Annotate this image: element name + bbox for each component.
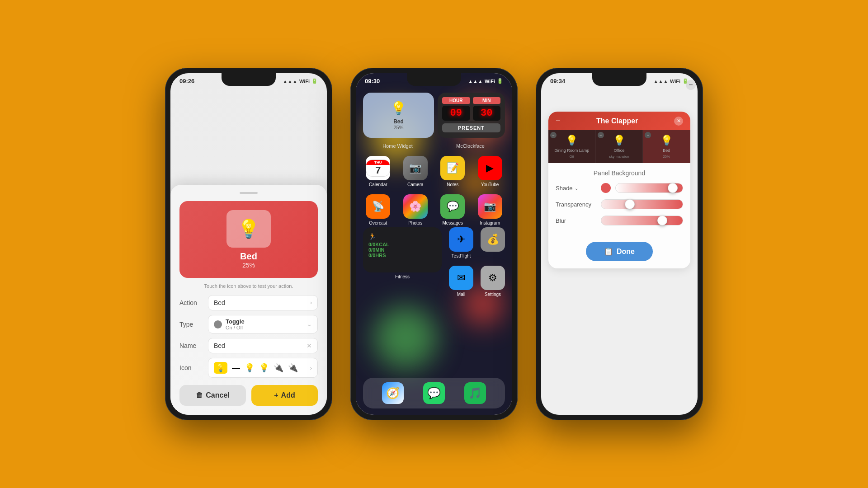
- action-row: Action Bed ›: [179, 295, 318, 310]
- clapper-close-icon[interactable]: ✕: [674, 117, 683, 126]
- transparency-row: Transparency: [556, 199, 683, 209]
- status-icons-1: ▲▲▲ WiFi 🔋: [283, 78, 318, 84]
- phone-1: 09:26 ▲▲▲ WiFi 🔋 💡 Bed 25%: [165, 68, 332, 420]
- overcast-label: Overcast: [369, 221, 387, 225]
- mail-label: Mail: [457, 292, 465, 297]
- clapper-light-1[interactable]: − 💡 Dining Room Lamp Off: [548, 130, 596, 163]
- clapper-light-3[interactable]: − 💡 Bed 25%: [643, 130, 690, 163]
- dock-whatsapp[interactable]: 💬: [423, 382, 445, 404]
- notch-1: [222, 73, 276, 86]
- icon-picker[interactable]: 💡 — 💡 💡 🔌 🔌 ›: [208, 358, 318, 378]
- clapper-light-1-minus-icon[interactable]: −: [550, 132, 557, 138]
- messages-label: Messages: [442, 221, 463, 225]
- app-messages[interactable]: 💬 Messages: [438, 194, 468, 225]
- clapper-light-1-icon: 💡: [566, 135, 578, 146]
- signal-icon-3: ▲▲▲: [653, 79, 668, 84]
- photos-icon: 🌸: [403, 194, 428, 219]
- widget-labels: Home Widget McClockface: [356, 141, 512, 152]
- app-grid-row1: THU 7 Calendar 📷 Camera 📝 Notes ▶ Yo: [356, 152, 512, 191]
- app-overcast[interactable]: 📡 Overcast: [363, 194, 393, 225]
- fitness-hrs: 0/0HRS: [368, 253, 436, 258]
- time-2: 09:30: [365, 78, 380, 84]
- dock-spotify[interactable]: 🎵: [464, 382, 486, 404]
- app-misc[interactable]: 💰: [481, 227, 505, 258]
- camera-label: Camera: [407, 182, 424, 187]
- type-field[interactable]: Toggle On / Off ⌄: [208, 315, 318, 333]
- trash-icon: 🗑: [196, 391, 203, 399]
- clapper-light-2-name: Office: [614, 148, 624, 153]
- add-icon: +: [274, 391, 278, 399]
- icon-opt-1[interactable]: 💡: [214, 362, 227, 374]
- battery-icon-2: 🔋: [497, 78, 503, 84]
- action-field[interactable]: Bed ›: [208, 295, 318, 310]
- preview-name: Bed: [240, 251, 257, 262]
- cancel-button[interactable]: 🗑 Cancel: [179, 385, 246, 406]
- app-fitness[interactable]: 🏃 0/0KCAL 0/0MIN 0/0HRS Fitness: [363, 227, 442, 297]
- icon-more-icon[interactable]: ›: [310, 365, 312, 371]
- dock: 🧭 💬 🎵: [363, 378, 505, 408]
- app-mail[interactable]: ✉ Mail: [449, 266, 473, 297]
- light-widget[interactable]: 💡 Bed 25%: [363, 93, 434, 138]
- icon-opt-6[interactable]: 🔌: [288, 363, 298, 373]
- photos-label: Photos: [408, 221, 422, 225]
- bokeh-3: [374, 306, 437, 370]
- min-digit: 30: [473, 106, 501, 121]
- toggle-sub: On / Off: [226, 325, 245, 330]
- mcclockface-label: McClockface: [436, 143, 505, 149]
- phone-3: 09:34 ▲▲▲ WiFi 🔋 − − The Clapper ✕: [536, 68, 703, 420]
- fitness-label: Fitness: [395, 274, 410, 279]
- shade-row: Shade ⌄: [556, 183, 683, 193]
- hour-digit: 09: [442, 106, 470, 121]
- instagram-label: Instagram: [480, 221, 500, 225]
- clapper-light-3-minus-icon[interactable]: −: [645, 132, 651, 138]
- done-container: 📋 Done: [548, 238, 690, 268]
- dock-safari[interactable]: 🧭: [382, 382, 404, 404]
- app-notes[interactable]: 📝 Notes: [438, 156, 468, 187]
- panel-bg-section: Panel Background Shade ⌄: [548, 163, 690, 238]
- app-instagram[interactable]: 📷 Instagram: [475, 194, 505, 225]
- shade-thumb[interactable]: [668, 183, 678, 193]
- app-photos[interactable]: 🌸 Photos: [401, 194, 431, 225]
- transparency-thumb[interactable]: [625, 199, 635, 209]
- app-testflight[interactable]: ✈ TestFlight: [449, 227, 473, 258]
- icon-opt-3[interactable]: 💡: [245, 363, 255, 373]
- name-field[interactable]: Bed ✕: [208, 338, 318, 353]
- notes-icon: 📝: [440, 156, 465, 180]
- light-bulb-icon: 💡: [237, 218, 260, 239]
- icon-opt-5[interactable]: 🔌: [274, 363, 283, 373]
- icon-opt-4[interactable]: 💡: [259, 363, 269, 373]
- blur-thumb[interactable]: [657, 216, 667, 225]
- action-sheet: 💡 Bed 25% Touch the icon above to test y…: [170, 185, 327, 415]
- icon-opt-2[interactable]: —: [232, 363, 240, 373]
- light-preview[interactable]: 💡 Bed 25%: [179, 201, 318, 278]
- app-calendar[interactable]: THU 7 Calendar: [363, 156, 393, 187]
- transparency-slider[interactable]: [601, 199, 683, 209]
- clapper-panel: − The Clapper ✕ − 💡 Dining Room Lamp Off: [548, 112, 690, 268]
- overcast-icon: 📡: [366, 194, 390, 219]
- notes-label: Notes: [447, 182, 458, 187]
- done-icon: 📋: [604, 247, 613, 256]
- widget-light-name: Bed: [393, 118, 404, 125]
- app-youtube[interactable]: ▶ YouTube: [475, 156, 505, 187]
- shade-color-dot[interactable]: [601, 183, 611, 193]
- light-icon-bg: 💡: [226, 210, 271, 248]
- clapper-light-2[interactable]: − 💡 Office sky mansion: [596, 130, 643, 163]
- done-button[interactable]: 📋 Done: [586, 242, 653, 261]
- clapper-minus-left-icon[interactable]: −: [556, 116, 561, 126]
- name-clear-icon[interactable]: ✕: [307, 342, 312, 349]
- clapper-light-2-minus-icon[interactable]: −: [598, 132, 604, 138]
- add-button[interactable]: + Add: [251, 385, 318, 406]
- app-settings[interactable]: ⚙ Settings: [481, 266, 505, 297]
- messages-icon: 💬: [440, 194, 465, 219]
- shade-slider[interactable]: [615, 183, 683, 193]
- widget-light-pct: 25%: [393, 125, 403, 130]
- time-1: 09:26: [179, 78, 194, 84]
- notch-2: [407, 73, 461, 86]
- app-camera[interactable]: 📷 Camera: [401, 156, 431, 187]
- blur-slider[interactable]: [601, 216, 683, 225]
- hour-label: HOUR: [442, 97, 470, 104]
- done-label: Done: [617, 248, 635, 256]
- mail-icon: ✉: [449, 266, 473, 290]
- misc-icon: 💰: [481, 227, 505, 252]
- clock-widget[interactable]: HOUR MIN 09 30 PRESENT: [438, 93, 505, 138]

▬▬▬▬▬▬▬▬▬▬

Give all of the material again, exactly, apart from the pictures.

### [YOUR RESPONSE]
Annotate this image: element name + bbox for each component.
- action-row: Action Bed ›: [179, 295, 318, 310]
- clapper-close-icon[interactable]: ✕: [674, 117, 683, 126]
- transparency-row: Transparency: [556, 199, 683, 209]
- status-icons-1: ▲▲▲ WiFi 🔋: [283, 78, 318, 84]
- phone-1: 09:26 ▲▲▲ WiFi 🔋 💡 Bed 25%: [165, 68, 332, 420]
- overcast-label: Overcast: [369, 221, 387, 225]
- mail-label: Mail: [457, 292, 465, 297]
- clapper-light-1[interactable]: − 💡 Dining Room Lamp Off: [548, 130, 596, 163]
- clapper-light-3[interactable]: − 💡 Bed 25%: [643, 130, 690, 163]
- dock-whatsapp[interactable]: 💬: [423, 382, 445, 404]
- notch-1: [222, 73, 276, 86]
- icon-picker[interactable]: 💡 — 💡 💡 🔌 🔌 ›: [208, 358, 318, 378]
- clapper-light-1-minus-icon[interactable]: −: [550, 132, 557, 138]
- messages-label: Messages: [442, 221, 463, 225]
- app-messages[interactable]: 💬 Messages: [438, 194, 468, 225]
- clapper-light-1-icon: 💡: [566, 135, 578, 146]
- signal-icon-3: ▲▲▲: [653, 79, 668, 84]
- photos-icon: 🌸: [403, 194, 428, 219]
- widget-labels: Home Widget McClockface: [356, 141, 512, 152]
- app-grid-row1: THU 7 Calendar 📷 Camera 📝 Notes ▶ Yo: [356, 152, 512, 191]
- app-overcast[interactable]: 📡 Overcast: [363, 194, 393, 225]
- fitness-hrs: 0/0HRS: [368, 253, 436, 258]
- time-2: 09:30: [365, 78, 380, 84]
- dock-spotify[interactable]: 🎵: [464, 382, 486, 404]
- app-misc[interactable]: 💰: [481, 227, 505, 258]
- camera-label: Camera: [407, 182, 424, 187]
- type-field[interactable]: Toggle On / Off ⌄: [208, 315, 318, 333]
- trash-icon: 🗑: [196, 391, 203, 399]
- clapper-light-2-name: Office: [614, 148, 624, 153]
- add-icon: +: [274, 391, 278, 399]
- icon-opt-1[interactable]: 💡: [214, 362, 227, 374]
- battery-icon-2: 🔋: [497, 78, 503, 84]
- action-field[interactable]: Bed ›: [208, 295, 318, 310]
- preview-name: Bed: [240, 251, 257, 262]
- cancel-button[interactable]: 🗑 Cancel: [179, 385, 246, 406]
- app-fitness[interactable]: 🏃 0/0KCAL 0/0MIN 0/0HRS Fitness: [363, 227, 442, 297]
- icon-more-icon[interactable]: ›: [310, 365, 312, 371]
- dock: 🧭 💬 🎵: [363, 378, 505, 408]
- app-mail[interactable]: ✉ Mail: [449, 266, 473, 297]
- light-widget[interactable]: 💡 Bed 25%: [363, 93, 434, 138]
- icon-opt-6[interactable]: 🔌: [288, 363, 298, 373]
- photos-label: Photos: [408, 221, 422, 225]
- bokeh-3: [374, 306, 437, 370]
- min-digit: 30: [473, 106, 501, 121]
- toggle-sub: On / Off: [226, 325, 245, 330]
- mcclockface-label: McClockface: [436, 143, 505, 149]
- phone-3: 09:34 ▲▲▲ WiFi 🔋 − − The Clapper ✕: [536, 68, 703, 420]
- fitness-label: Fitness: [395, 274, 410, 279]
- shade-row: Shade ⌄: [556, 183, 683, 193]
- hour-digit: 09: [442, 106, 470, 121]
- instagram-label: Instagram: [480, 221, 500, 225]
- clapper-light-3-minus-icon[interactable]: −: [645, 132, 651, 138]
- done-container: 📋 Done: [548, 238, 690, 268]
- dock-safari[interactable]: 🧭: [382, 382, 404, 404]
- app-notes[interactable]: 📝 Notes: [438, 156, 468, 187]
- panel-bg-section: Panel Background Shade ⌄: [548, 163, 690, 238]
- app-instagram[interactable]: 📷 Instagram: [475, 194, 505, 225]
- shade-thumb[interactable]: [668, 183, 678, 193]
- app-photos[interactable]: 🌸 Photos: [401, 194, 431, 225]
- transparency-thumb[interactable]: [625, 199, 635, 209]
- app-testflight[interactable]: ✈ TestFlight: [449, 227, 473, 258]
- icon-opt-3[interactable]: 💡: [245, 363, 255, 373]
- name-field[interactable]: Bed ✕: [208, 338, 318, 353]
- notes-icon: 📝: [440, 156, 465, 180]
- light-bulb-icon: 💡: [237, 218, 260, 239]
- icon-opt-5[interactable]: 🔌: [274, 363, 283, 373]
- icon-opt-4[interactable]: 💡: [259, 363, 269, 373]
- blur-thumb[interactable]: [657, 216, 667, 225]
- action-sheet: 💡 Bed 25% Touch the icon above to test y…: [170, 185, 327, 415]
- icon-opt-2[interactable]: —: [232, 363, 240, 373]
- light-preview[interactable]: 💡 Bed 25%: [179, 201, 318, 278]
- app-calendar[interactable]: THU 7 Calendar: [363, 156, 393, 187]
- transparency-slider[interactable]: [601, 199, 683, 209]
- clapper-panel: − The Clapper ✕ − 💡 Dining Room Lamp Off: [548, 112, 690, 268]
- overcast-icon: 📡: [366, 194, 390, 219]
- notes-label: Notes: [447, 182, 458, 187]
- done-icon: 📋: [604, 247, 613, 256]
- widget-light-name: Bed: [393, 118, 404, 125]
- app-youtube[interactable]: ▶ YouTube: [475, 156, 505, 187]
- shade-color-dot[interactable]: [601, 183, 611, 193]
- light-icon-bg: 💡: [226, 210, 271, 248]
- clapper-light-2[interactable]: − 💡 Office sky mansion: [596, 130, 643, 163]
- done-button[interactable]: 📋 Done: [586, 242, 653, 261]
- clapper-minus-left-icon[interactable]: −: [556, 116, 561, 126]
- name-clear-icon[interactable]: ✕: [307, 342, 312, 349]
- clapper-light-2-minus-icon[interactable]: −: [598, 132, 604, 138]
- add-button[interactable]: + Add: [251, 385, 318, 406]
- app-settings[interactable]: ⚙ Settings: [481, 266, 505, 297]
- messages-icon: 💬: [440, 194, 465, 219]
- shade-slider[interactable]: [615, 183, 683, 193]
- widget-light-pct: 25%: [393, 125, 403, 130]
- time-1: 09:26: [179, 78, 194, 84]
- notch-2: [407, 73, 461, 86]
- app-camera[interactable]: 📷 Camera: [401, 156, 431, 187]
- blur-slider[interactable]: [601, 216, 683, 225]
- hour-label: HOUR: [442, 97, 470, 104]
- done-label: Done: [617, 248, 635, 256]
- mail-icon: ✉: [449, 266, 473, 290]
- misc-icon: 💰: [481, 227, 505, 252]
- clock-widget[interactable]: HOUR MIN 09 30 PRESENT: [438, 93, 505, 138]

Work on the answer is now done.